Inicio » Content » GREGORIO MAGNO: "LIBRO SEGUNDO DE LOS DIÁLOGOS" (Capítulos XXXII,4-XXXIII)

 

 

VIDA Y MILAGROS DEL VENERABLE ABAD BENITO (*)
(480-547)
 
XXXII.4. PEDRO: Te ruego que me digas si los hombres santos pueden todo lo que quieren y consiguen todo lo que desean obtener.

XXXIII.1. GREGORIO: En esta vida, Pedro, ¿quién más grande que Pablo, el cual rogó tres veces al Señor que lo librara del aguijón de la carne, y sin embargo no pudo obtener lo que deseaba? (cf. 2 Co 12,7 ss.). Por eso es necesario que te cuente cómo el venerable Padre Benito quiso en una ocasión algo que no pudo obtener.

2. Su hermana Escolástica, consagrada desde su infancia a Dios omnipotente, solía visitarlo una vez al año. El hombre de Dios por su parte descendía para verla a una propiedad del monasterio, no lejos de la portería. Un día fue como de costumbre y su venerable hermano bajó a verla, junto con algunos discípulos. Pasaron todo el día en alabanzas de Dios y en santas coloquios, y al caer la oscuridad de la noche, tomaron juntos la refección. Cuando aún estaban sentados a la mesa, y el tiempo transcurría en santas conversaciones, su hermana religiosa le rogó diciendo: “Te suplico que no me abandones durante esta noche, para que podamos conversar hasta mañana de las alegrías de la vida celestial”. Mas él contestó: “¿Qué estás diciendo, hermana? De ninguna manera puedo permanecer fuera del monasterio”.
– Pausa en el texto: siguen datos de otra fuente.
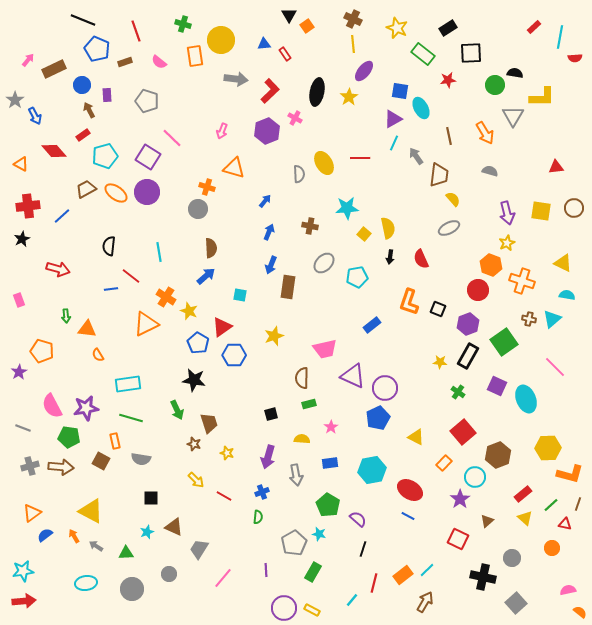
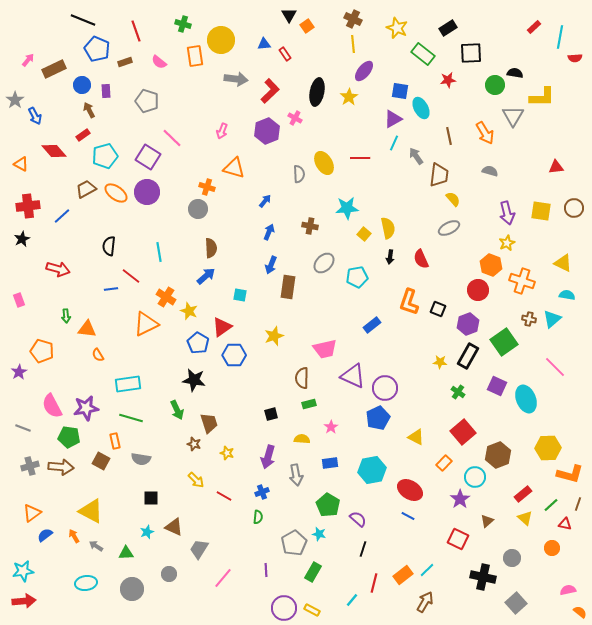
purple rectangle at (107, 95): moved 1 px left, 4 px up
3. Era tanta la serenidad del cielo que no se veía en él nube alguna. La santa religiosa, al oír la negativa de su hermano, entrelazando sus dedos sobre la mesa, apoyó la cabeza en sus manos para implorar al Señor omnipotente. Cuando la levantó, estallaron con tanta vehemencia truenos y relámpagos y fue tal la inundación producida por la lluvia, que el venerable Benito y los hermanos que estaban con él, no pudieron ni siquiera traspasar el umbral de la habitación en la que se hallaban. En efecto, la santa religiosa al apoyar la cabeza en sus manos, había derramado sobre la mesa ríos de lágrimas que transformaron en lluvia la serenidad del cielo. Tan sin tardanza siguió la inundación a la oración que ambas coincidieron, de modo tal que al levantar la cabeza estalló el trueno y en el mismo momento comenzó a caer la lluvia.

 
4. Viendo entonces el hombre de Dios que en medio de los relámpagos y truenos y de la inundación de la lluvia torrencial, no le era posible regresar al monasterio, contristado comenzó a quejarse diciendo: “Que Dios omnipotente te perdone, hermana. ¿Qué es lo que hiciste?”. Ella le contestó: “Mira, te rogué a ti y no quisiste escucharme; rogué a mi Señor y Él me escuchó. Sal ahora si puedes y, dejándome, regresa al monasterio”. Pero él no pudo salir de la casa, y no habiendo querido quedarse de buen grado, tuvo que permanecer allí contra su voluntad. Y así fue como pasaron toda la noche en santos coloquios sobre la vida espiritual.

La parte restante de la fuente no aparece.